■ AIM OF THE EXERCISE ■
Work out how many lines of the data below hold the string "choisir". Answer with that number alone.

■ TASK INPUT ■
══════════════════════════════

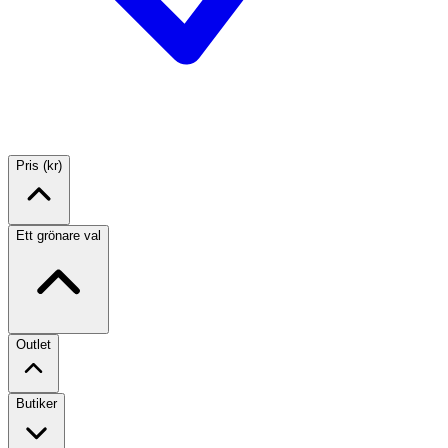
Pris (kr)
Ett grönare val
Outlet
Butiker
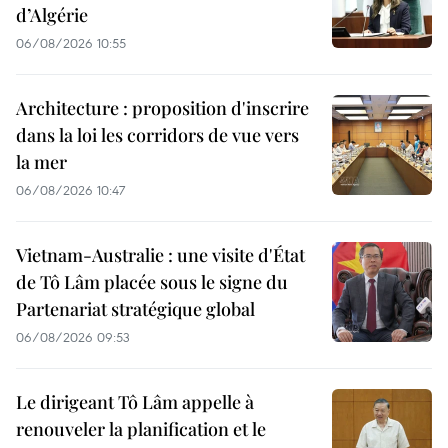
d’Algérie
06/08/2026 10:55
Architecture : proposition d'inscrire
dans la loi les corridors de vue vers
la mer
06/08/2026 10:47
Vietnam-Australie : une visite d'État
de Tô Lâm placée sous le signe du
Partenariat stratégique global
06/08/2026 09:53
Le dirigeant Tô Lâm appelle à
renouveler la planification et le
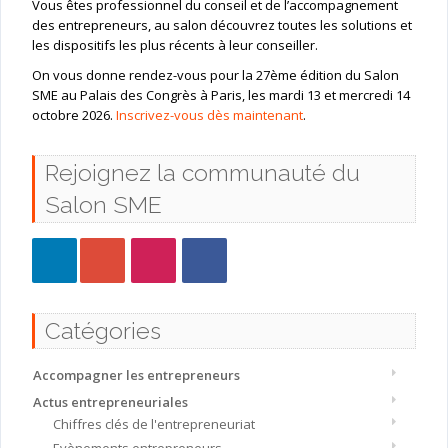
Vous êtes professionnel du conseil et de l’accompagnement
des entrepreneurs, au salon découvrez toutes les solutions et
les dispositifs les plus récents à leur conseiller.
On vous donne rendez-vous pour la 27ème édition du Salon
SME au Palais des Congrès à Paris, les mardi 13 et mercredi 14
octobre 2026.
Inscrivez-vous dès maintenant
.
Rejoignez la communauté du
Salon SME
Catégories
Accompagner les entrepreneurs
Actus entrepreneuriales
Chiffres clés de l'entrepreneuriat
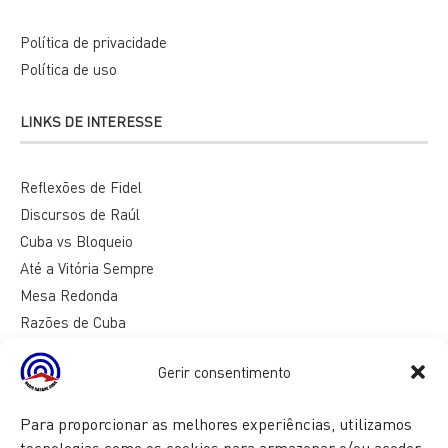
Política de privacidade
Política de uso
LINKS DE INTERESSE
Reflexões de Fidel
Discursos de Raúl
Cuba vs Bloqueio
Até a Vitória Sempre
Mesa Redonda
Razões de Cuba
Gerir consentimento
Para proporcionar as melhores experiências, utilizamos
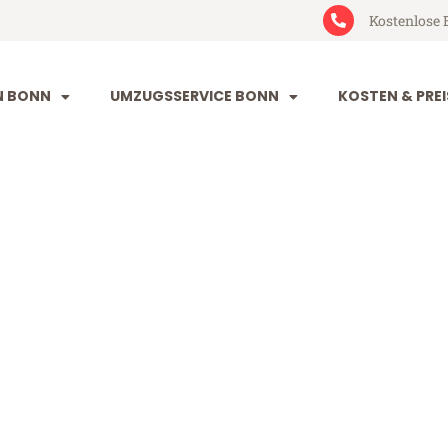
Kostenlose 
N BONN
UMZUGSSERVICE BONN
KOSTEN & PREI
ugliano in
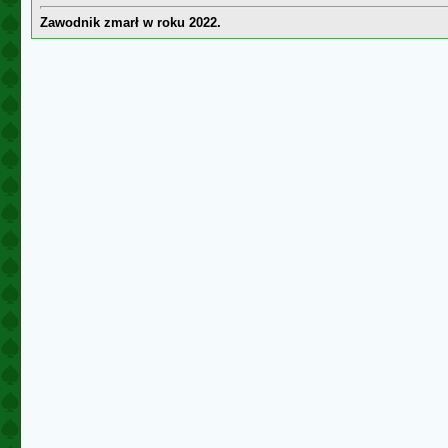
Zawodnik zmarł w roku 2022.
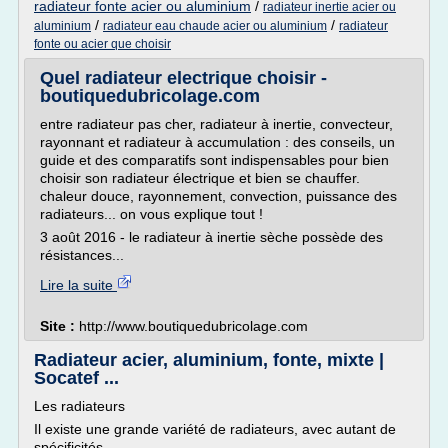
radiateur fonte acier ou aluminium
/
radiateur inertie acier ou
/
/
aluminium
radiateur eau chaude acier ou aluminium
radiateur
fonte ou acier que choisir
Quel radiateur electrique choisir -
boutiquedubricolage.com
entre radiateur pas cher, radiateur à inertie, convecteur,
rayonnant et radiateur à accumulation : des conseils, un
guide et des comparatifs sont indispensables pour bien
choisir son radiateur électrique et bien se chauffer.
chaleur douce, rayonnement, convection, puissance des
radiateurs... on vous explique tout !
3 août 2016 - le radiateur à inertie sèche possède des
résistances...
Lire la suite
Site :
http://www.boutiquedubricolage.com
Radiateur acier, aluminium, fonte, mixte |
Socatef ...
Les radiateurs
Il existe une grande variété de radiateurs, avec autant de
spécificités.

══════════════════════════════

■ REPLY ■
3